Given records –

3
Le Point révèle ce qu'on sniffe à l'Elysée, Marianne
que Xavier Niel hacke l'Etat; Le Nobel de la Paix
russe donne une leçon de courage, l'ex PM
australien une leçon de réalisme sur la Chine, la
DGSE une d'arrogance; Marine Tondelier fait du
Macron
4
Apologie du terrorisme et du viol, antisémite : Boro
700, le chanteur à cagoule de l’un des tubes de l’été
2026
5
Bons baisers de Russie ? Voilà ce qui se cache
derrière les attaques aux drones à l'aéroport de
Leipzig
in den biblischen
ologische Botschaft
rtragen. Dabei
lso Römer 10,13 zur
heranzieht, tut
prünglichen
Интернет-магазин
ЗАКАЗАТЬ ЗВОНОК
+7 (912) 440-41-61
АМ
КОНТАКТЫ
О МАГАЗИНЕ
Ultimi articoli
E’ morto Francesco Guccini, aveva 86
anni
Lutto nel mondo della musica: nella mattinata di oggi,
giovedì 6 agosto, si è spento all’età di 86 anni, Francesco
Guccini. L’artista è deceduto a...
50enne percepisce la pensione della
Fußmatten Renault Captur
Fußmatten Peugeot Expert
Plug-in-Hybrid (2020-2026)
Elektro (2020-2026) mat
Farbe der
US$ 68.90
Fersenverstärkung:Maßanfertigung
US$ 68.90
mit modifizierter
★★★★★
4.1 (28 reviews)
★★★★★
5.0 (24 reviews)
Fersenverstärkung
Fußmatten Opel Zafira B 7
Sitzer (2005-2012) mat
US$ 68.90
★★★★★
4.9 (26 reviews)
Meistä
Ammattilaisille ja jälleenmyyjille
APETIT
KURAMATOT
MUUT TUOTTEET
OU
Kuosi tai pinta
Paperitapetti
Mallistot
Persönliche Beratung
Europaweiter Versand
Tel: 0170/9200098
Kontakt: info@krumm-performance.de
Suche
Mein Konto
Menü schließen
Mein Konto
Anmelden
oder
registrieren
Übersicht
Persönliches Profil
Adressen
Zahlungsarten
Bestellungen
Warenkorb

Work to complete – Give back each line above precisely as it stands.

Answer to this exercise –
3
Le Point révèle ce qu'on sniffe à l'Elysée, Marianne
que Xavier Niel hacke l'Etat; Le Nobel de la Paix
russe donne une leçon de courage, l'ex PM
australien une leçon de réalisme sur la Chine, la
DGSE une d'arrogance; Marine Tondelier fait du
Macron
4
Apologie du terrorisme et du viol, antisémite : Boro
700, le chanteur à cagoule de l’un des tubes de l’été
2026
5
Bons baisers de Russie ? Voilà ce qui se cache
derrière les attaques aux drones à l'aéroport de
Leipzig
in den biblischen
ologische Botschaft
rtragen. Dabei
lso Römer 10,13 zur
heranzieht, tut
prünglichen
Интернет-магазин
ЗАКАЗАТЬ ЗВОНОК
+7 (912) 440-41-61
АМ
КОНТАКТЫ
О МАГАЗИНЕ
Ultimi articoli
E’ morto Francesco Guccini, aveva 86
anni
Lutto nel mondo della musica: nella mattinata di oggi,
giovedì 6 agosto, si è spento all’età di 86 anni, Francesco
Guccini. L’artista è deceduto a...
50enne percepisce la pensione della
Fußmatten Renault Captur
Fußmatten Peugeot Expert
Plug-in-Hybrid (2020-2026)
Elektro (2020-2026) mat
Farbe der
US$ 68.90
Fersenverstärkung:Maßanfertigung
US$ 68.90
mit modifizierter
★★★★★
4.1 (28 reviews)
★★★★★
5.0 (24 reviews)
Fersenverstärkung
Fußmatten Opel Zafira B 7
Sitzer (2005-2012) mat
US$ 68.90
★★★★★
4.9 (26 reviews)
Meistä
Ammattilaisille ja jälleenmyyjille
APETIT
KURAMATOT
MUUT TUOTTEET
OU
Kuosi tai pinta
Paperitapetti
Mallistot
Persönliche Beratung
Europaweiter Versand
Tel: 0170/9200098
Kontakt: info@krumm-performance.de
Suche
Mein Konto
Menü schließen
Mein Konto
Anmelden
oder
registrieren
Übersicht
Persönliches Profil
Adressen
Zahlungsarten
Bestellungen
Warenkorb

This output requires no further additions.